20/12/2011
Henti Michaux, Moments, Traversées du temps
Sur des lignes tracées sans but sur le papier ; sur des pages de
lignes.
Ennoblie par une trace d'encre, une ligne fine, une ligne, ou plus rien ne pue
Pas pour expliquer, pas pour exposer, pas en terrasses, pas monumentalement
Plutôt comme par le Monde il y a des anfractuosités, des sinuosités, comme il y a des chiens errants
une ligne, une ligne, plus ou moins une ligne...
En fragments, en commencements, prise de court, une ligne, une ligne...
... une légion de lignes
Alevins de l'eau nouvelle d'un sentiment qui point, parle, rit, ravit ou qui déjà par moments poignarde
Échappées des prisons reçues en héritage, venues non pour définir, mais pour indéfinir, pour passer le râteau sur, pour reprendre l'école buissonnière, lignes, de-ci de-là, lignes,
Dévalantes, zigzagantes, plongeantes pour rêveusement, pour distraitement, pour multiplement... en désirs qui s'étirent, qui délivrent.

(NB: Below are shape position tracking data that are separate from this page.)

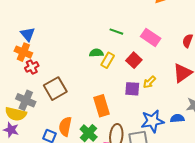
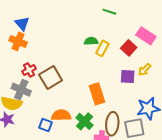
green line: (116, 32) -> (109, 12), moved
pink rectangle: (151, 37) -> (146, 36), moved
red cross: (32, 67) -> (29, 70), moved
orange semicircle: (65, 127) -> (61, 115), turned 78

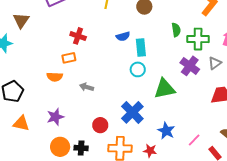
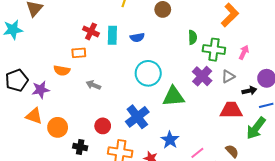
cyan rectangle: (141, 48) -> (112, 35), moved
cyan circle: (138, 69) -> (148, 73), size x1.6
purple star: (55, 117) -> (41, 90), moved
orange triangle: (21, 123) -> (34, 116), moved
orange circle: (60, 147) -> (58, 127), moved

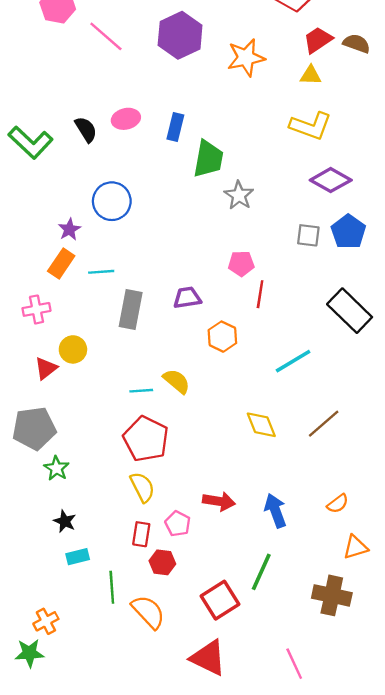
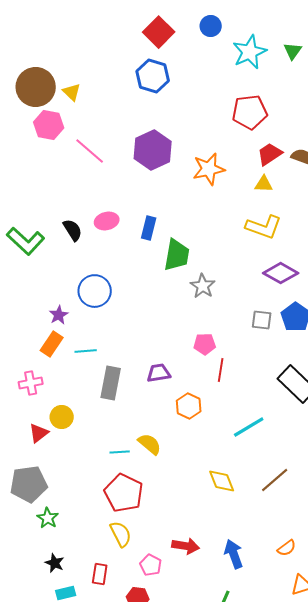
red rectangle: (141, 534) -> (100, 574), moved

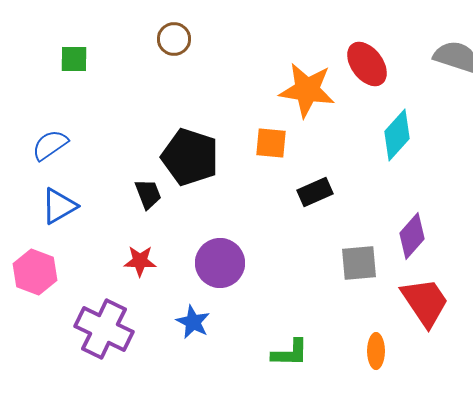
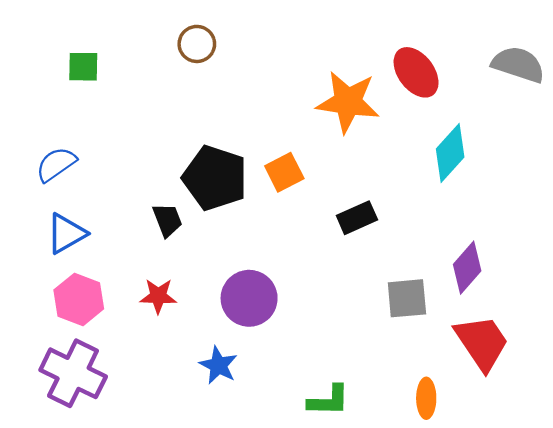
orange square: (271, 143) -> (284, 172), moved, turned -32
pink hexagon: (35, 272) -> (79, 299), moved
purple cross: (104, 329) -> (73, 373), moved

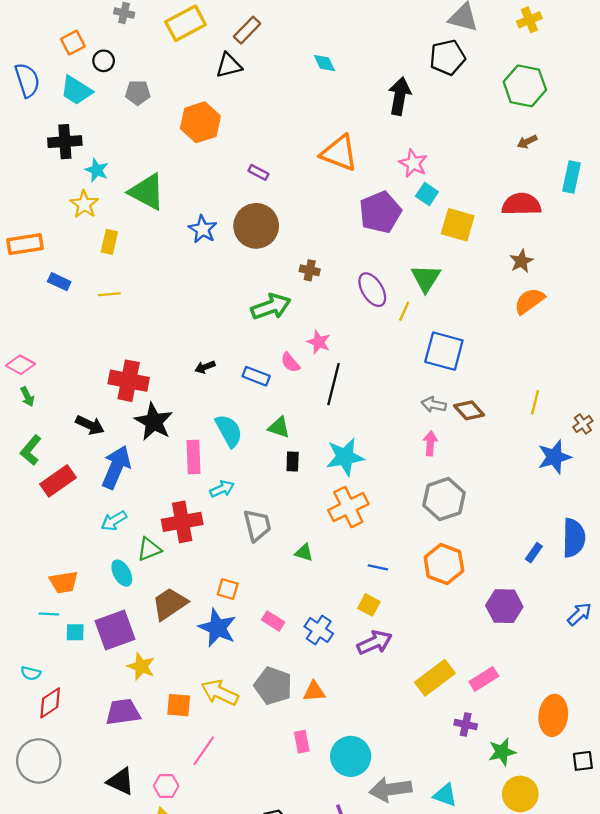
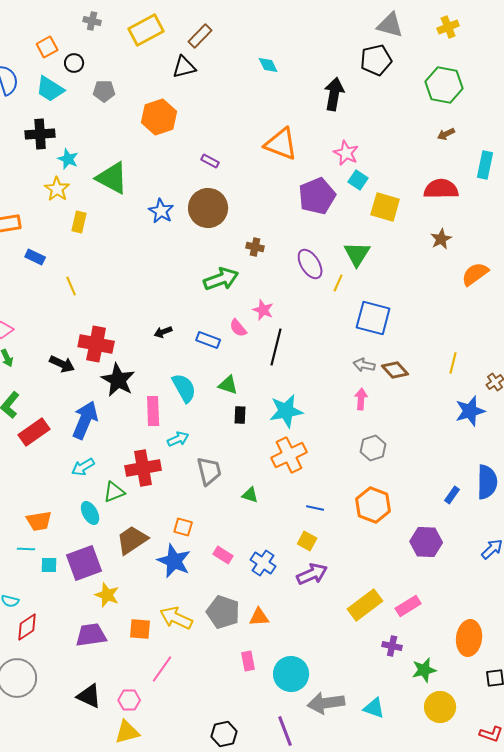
yellow line: (109, 294) -> (71, 286), moved, turned 72
orange semicircle: (529, 301) -> (475, 274), moved
black arrow: (90, 425) -> (62, 364), moved
gray hexagon: (444, 499) -> (373, 448), size x0.7

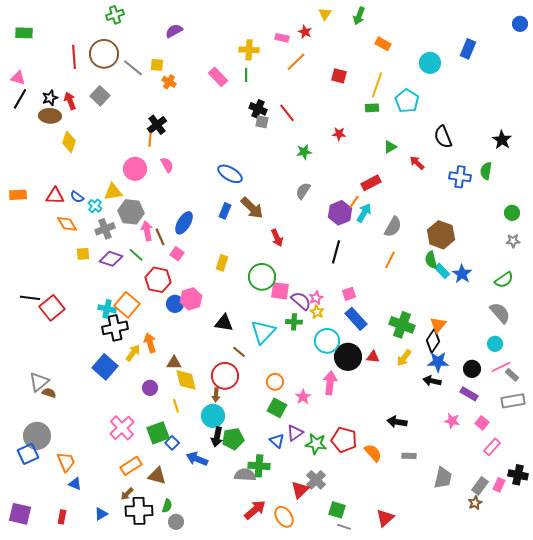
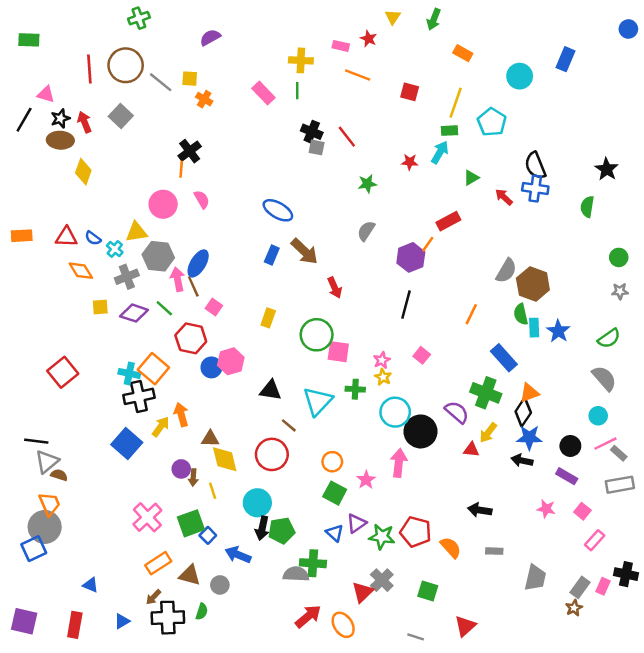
orange line: (296, 62) -> (358, 75), turned 65
pink triangle: (18, 78) -> (46, 94), moved
blue cross: (460, 177) -> (535, 189), moved
cyan arrow: (364, 213) -> (440, 152), moved
blue ellipse: (184, 223) -> (198, 263), moved
gray semicircle: (393, 227) -> (506, 271), moved
cyan rectangle: (442, 271) -> (534, 328), turned 42
pink square: (349, 294) -> (422, 355), turned -32
black line: (30, 298) -> (36, 441), moved
purple semicircle: (301, 301) -> (457, 412), moved
blue rectangle: (356, 319) -> (504, 358), moved
orange triangle: (438, 325) -> (529, 393), turned 30
red triangle: (373, 357) -> (471, 450), moved
brown arrow: (216, 395) -> (193, 477), moved
orange trapezoid: (66, 462) -> (49, 504), moved
green square: (337, 510) -> (428, 591), moved
red rectangle: (62, 517) -> (75, 625), size x1.5
gray circle: (176, 522) -> (220, 585), moved

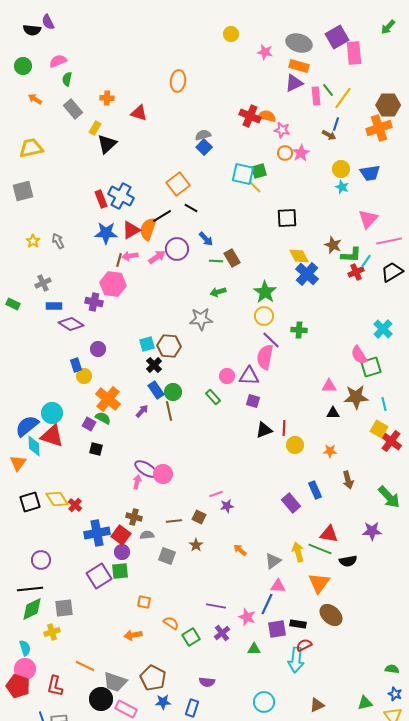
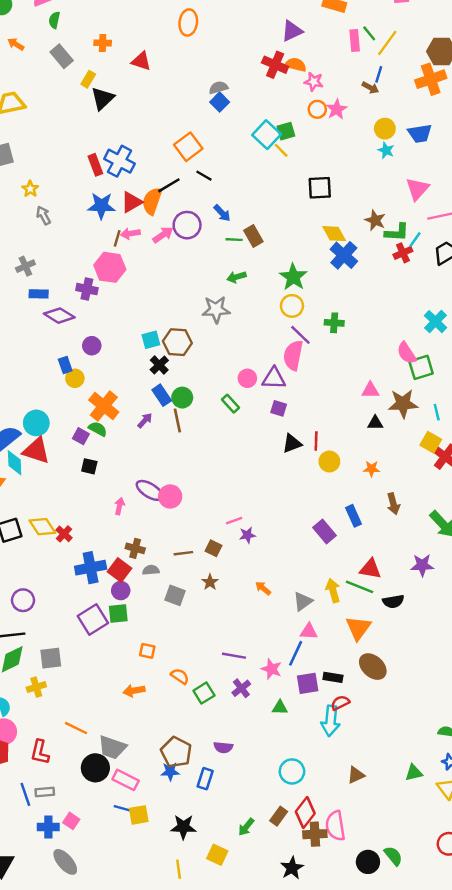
purple triangle: (294, 83) -> (292, 31), moved
cyan square: (243, 174) -> (267, 135), turned 30
yellow star: (33, 241) -> (30, 189), moved
pink arrow: (137, 482) -> (120, 506), moved
brown pentagon: (153, 678) -> (176, 752), moved

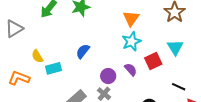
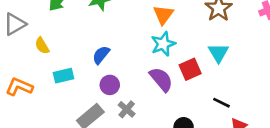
yellow semicircle: (37, 56) -> (42, 46), moved
purple semicircle: (131, 69) -> (161, 79), size x1.5
purple circle: (108, 76) -> (110, 85), moved

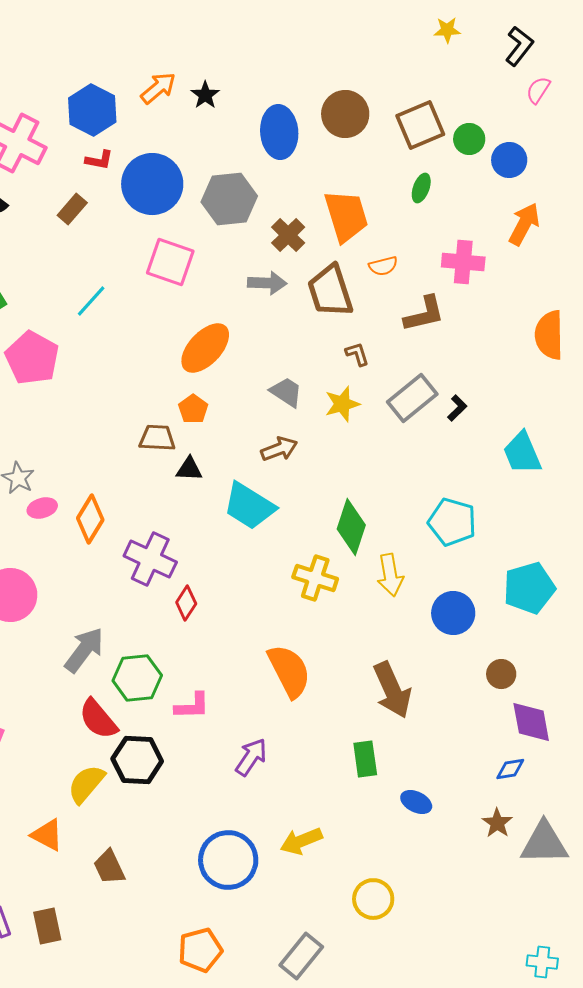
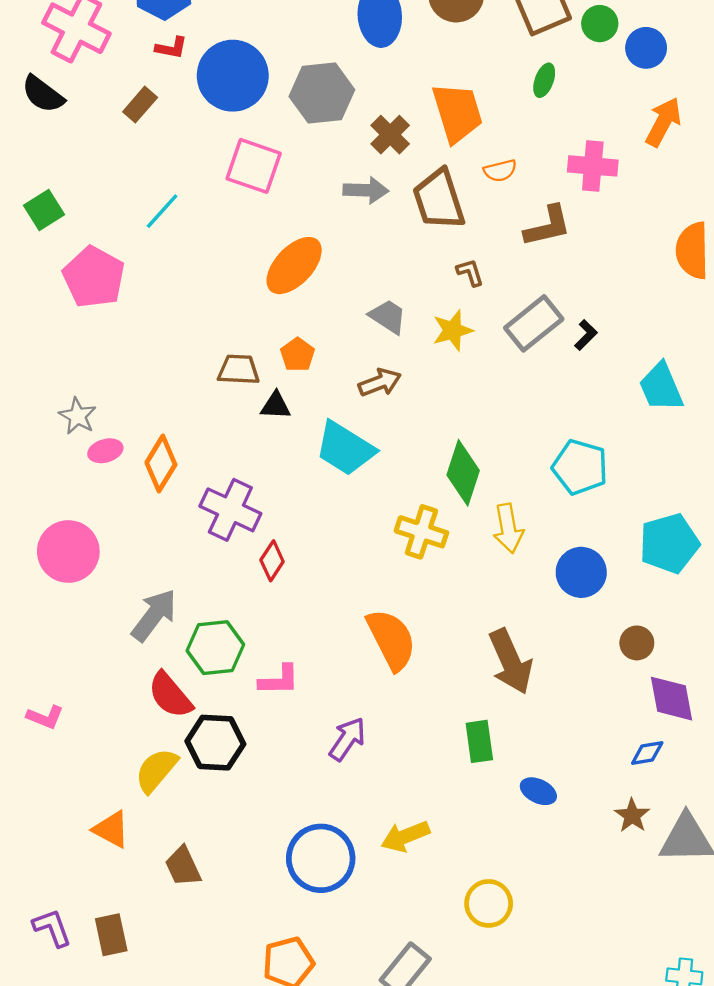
orange pentagon: (193, 409) -> (298, 355), moved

Débris sans escorte, le réel déminé,
Souris du souvenir indéfiniment se profilant à 'horizon de la page,
ou bien tracés légers d'avenir incertain.
D'aucune langue, l'écriture —
sans appartenance, sans filiation
Lignes, seulement lignes.
Henri Michaux, Moments, Traversées du temps, "Le Point du jour", Gallimard, 1973, p. 29-31.